Kaiser's Tengelmann-Übernahme
Berliner Mitarbeiter fordern Klarheit

Die Zukunft von Kaiser's Tengelmann ist ungewiss. Bevor die Frist zur Lösung des Streits abläuft, haben die Konzernchefs ein Spitzentreffen angesetzt. Unterdessen gehen die Mitarbeiter in Berlin auf die Barrikaden.

BerlinVor einem Spitzentreffen zur Zukunft der Supermarktkette Kaiser's Tengelmann sind die Berliner Beschäftigten am Donnerstagmorgen zu einer Betriebsversammlung zusammengekommen.

Sie wollten von der Geschäftsführung mehr über die Bemühungen erfahren, möglichst viele Geschäfte zu retten, sagte der Berliner Betriebsratsvorsitzende Volker Bohne kurz vor dem Treffen in Berlin-Neukölln. „Wir wollen mächtig demonstrieren, dass wir uns nicht so einfach verschachern lassen.“ Bohne erwartete mindestens 2.000 Teilnehmer. In Berlin sind etwa 5.300 Menschen bei Kaiser's Tengelmann angestellt.

Der deutsche Marktführer Edeka will Kaiser's Tengelmann komplett übernehmen. Dagegen hat das Bundeskartellamt sein Veto eingelegt. Bundeswirtschaftsminister Sigmar Gabriel (SPD) hob das Verbot daraufhin per Ausnahmegenehmigung zwar auf, allerdings klagten Konkurrenten dagegen.
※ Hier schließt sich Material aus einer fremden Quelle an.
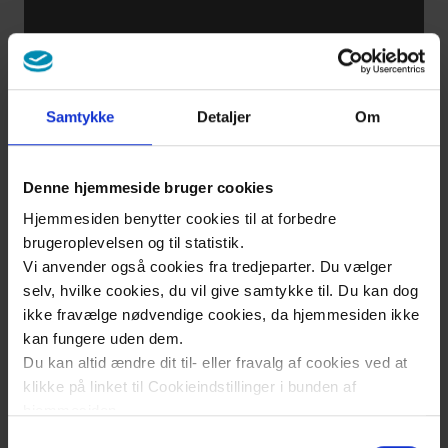
Vježbe za
zagrijavanje
Samtykke
Detaljer
Om
Treniranje
Denne hjemmeside bruger cookies
snage u
Hjemmesiden benytter cookies til at forbedre
ležećem
brugeroplevelsen og til statistik.
položaju
Vi anvender også cookies fra tredjeparter. Du vælger
bez
selv, hvilke cookies, du vil give samtykke til. Du kan dog
pomagala
ikke fravælge nødvendige cookies, da hjemmesiden ikke
kan fungere uden dem.
Du kan altid ændre dit til- eller fravalg af cookies ved at
Treniranje
klikke på linket til Cookieindstillinger i bunden af
hjemmesiden.
snage u
Samtykkevalg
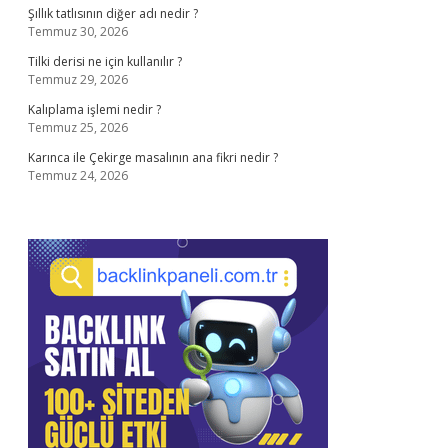
Şıllık tatlısının diğer adı nedir ?
Temmuz 30, 2026
Tilki derisi ne için kullanılır ?
Temmuz 29, 2026
Kalıplama işlemi nedir ?
Temmuz 25, 2026
Karınca ile Çekirge masalının ana fikri nedir ?
Temmuz 24, 2026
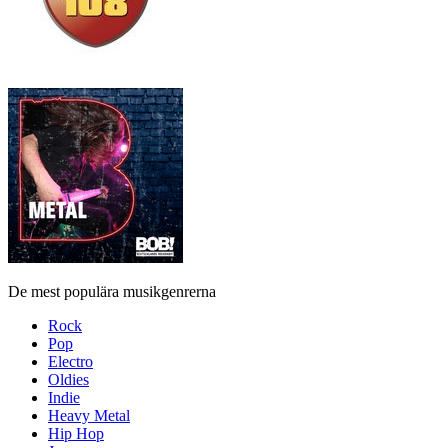
De mest populära musikgenrerna
Rock
Pop
Electro
Oldies
Indie
Heavy Metal
Hip Hop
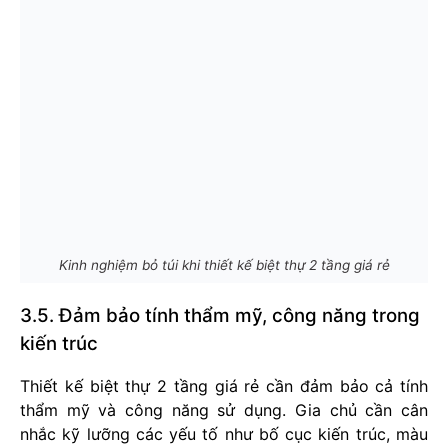
Kinh nghiệm bỏ túi khi thiết kế biệt thự 2 tầng giá rẻ
3.5. Đảm bảo tính thẩm mỹ, công năng trong
kiến trúc
Thiết kế biệt thự 2 tầng giá rẻ cần đảm bảo cả tính
thẩm mỹ và công năng sử dụng. Gia chủ cần cân
nhắc kỹ lưỡng các yếu tố như bố cục kiến trúc, màu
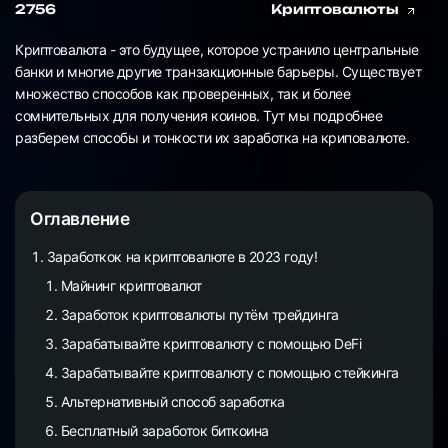
2756
Криптовалюты
Криптовалюта - это будущее, которое устранило центральные
банки и многие другие транзакционные барьеры. Существует
множество способов как проверенных, так и более
сомнительных для получения коинов. Тут мы подробнее
разберем способы и тонкости их заработка на криповалюте.
Оглавление
Заработкок на криптовалюте в 2023 году!
Майнинг криптовалют
Заработок криптовалюты путём трейдинга
Зарабатывайте криптовалюту с помощью DeFi
Зарабатывайте криптовалюту с помощью стейкинга
Альтернативный способ заработка
Бесплатный заработок биткоина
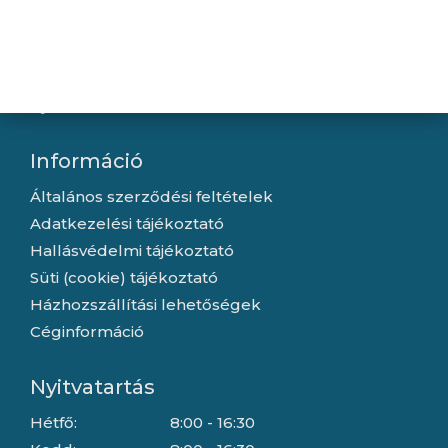
Újdonságok
Kapcsolat
Letöltések
Gyártóink
Információ
Általános szerződési feltételek
Adatkezelési tájékoztató
Hallásvédelmi tájékoztató
Süti (cookie) tájékoztató
Házhozszállítási lehetőségek
Céginformáció
Nyitvatartás
Hétfő:
8:00 - 16:30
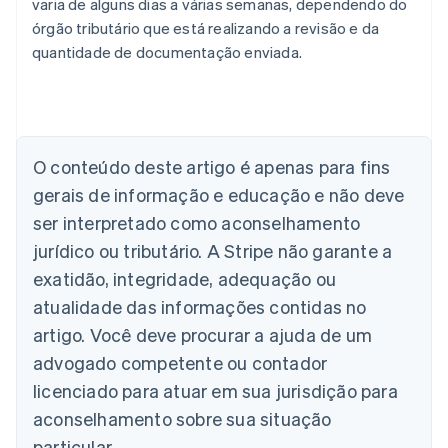
varia de alguns dias a várias semanas, dependendo do
órgão tributário que está realizando a revisão e da
quantidade de documentação enviada.
Alemanha
O conteúdo deste artigo é apenas para fins
Deutsch
English
Austrália
gerais de informação e educação e não deve
English
ser interpretado como aconselhamento
Áustria
jurídico ou tributário. A Stripe não garante a
Deutsch
English
Bélgica
exatidão, integridade, adequação ou
Nederlands
Français
Deutsch
English
atualidade das informações contidas no
Brasil
Português
English
artigo. Você deve procurar a ajuda de um
Bulgária
advogado competente ou contador
English
Canadá
licenciado para atuar em sua jurisdição para
English
Français
aconselhamento sobre sua situação
China continental
particular.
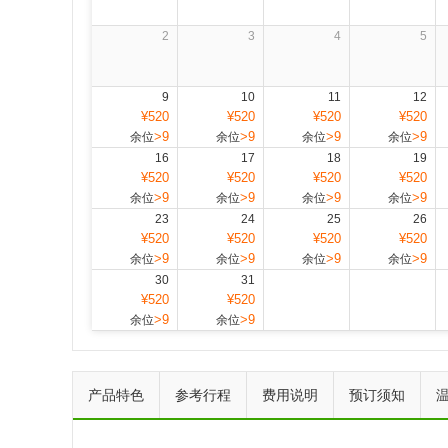
2
3
4
5
9
10
11
12
¥520
¥520
¥520
¥520
>9
>9
>9
>9
余位
余位
余位
余位
16
17
18
19
¥520
¥520
¥520
¥520
>9
>9
>9
>9
余位
余位
余位
余位
23
24
25
26
¥520
¥520
¥520
¥520
>9
>9
>9
>9
余位
余位
余位
余位
30
31
¥520
¥520
>9
>9
余位
余位
产品特色
参考行程
费用说明
预订须知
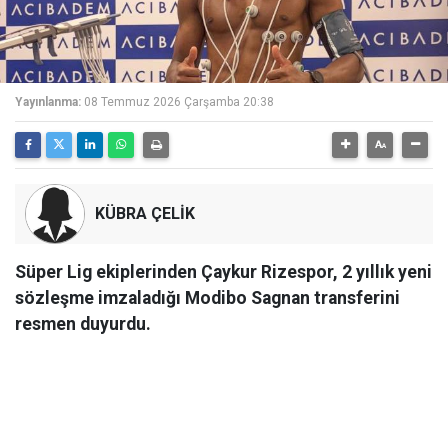
Yayınlanma:
08 Temmuz 2026 Çarşamba 20:38
KÜBRA ÇELİK
Süper Lig ekiplerinden Çaykur Rizespor, 2 yıllık yeni
sözleşme imzaladığı Modibo Sagnan transferini
resmen duyurdu.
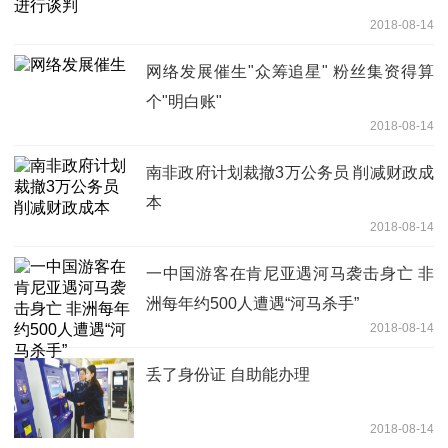
2018-08-14
网络发展催生"众筹追星" 粉丝集资得算
个"明白账"
2018-08-14
南非政府计划裁撤3万公务员 削减财政成
本
2018-08-14
一中国游客在肯尼亚遇河马袭击身亡 非
洲每年约500人遭遇“河马杀手”
2018-08-14
丢了身份证 自助能办理
2018-08-14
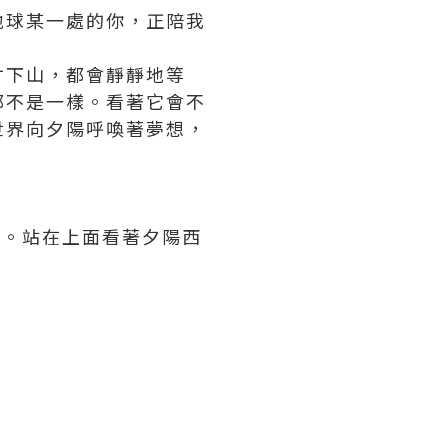
地球某一處的你，正陪我
才下山，都會靜靜地等
都不是一樣。看著它會不
世界向夕陽呼喚著夢想，
不絕。站在上面看著夕陽西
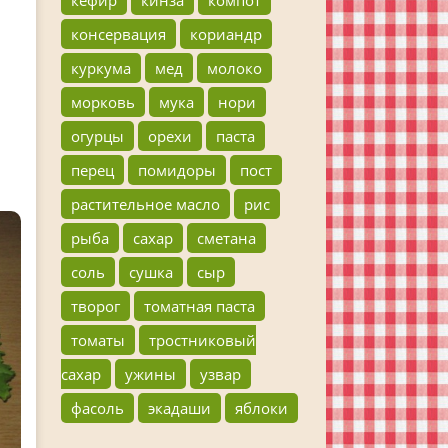
консервация
кориандр
куркума
мед
молоко
морковь
мука
нори
огурцы
орехи
паста
перец
помидоры
пост
растительное масло
рис
рыба
сахар
сметана
соль
сушка
сыр
творог
томатная паста
томаты
тростниковый
сахар
ужины
узвар
фасоль
экадаши
яблоки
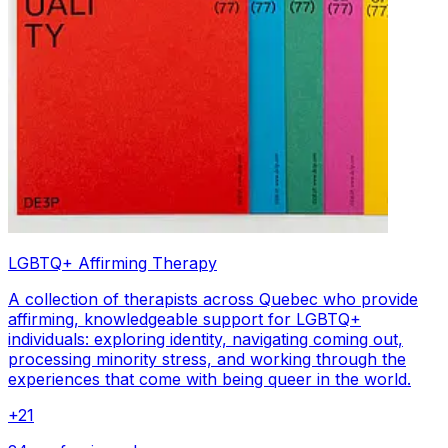
LGBTQ+ Affirming Therapy
A collection of therapists across Quebec who provide
affirming, knowledgeable support for LGBTQ+
individuals: exploring identity, navigating coming out,
processing minority stress, and working through the
experiences that come with being queer in the world.
+
21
Nun steht das Geschäft bis zu einer Entscheidung des Bundesgerichtshofs am 15. November still.

Bis Freitag wollen die beteiligten Unternehmen zusammen mit der Gewerkschaft Verdi an unbekanntem Ort versuchen, doch noch eine einvernehmliche Lösung zu finden. Scheitern die Verhandlungen, will Kaiser's-Tengelmann-Eigentümer Karl-Erivan Haub mit dem Einzelverkauf der Filialen beginnen. In diesem Fall droht vor allem in Nordrhein-Westfalen, aber auch in Berlin die Schließung von Filialen.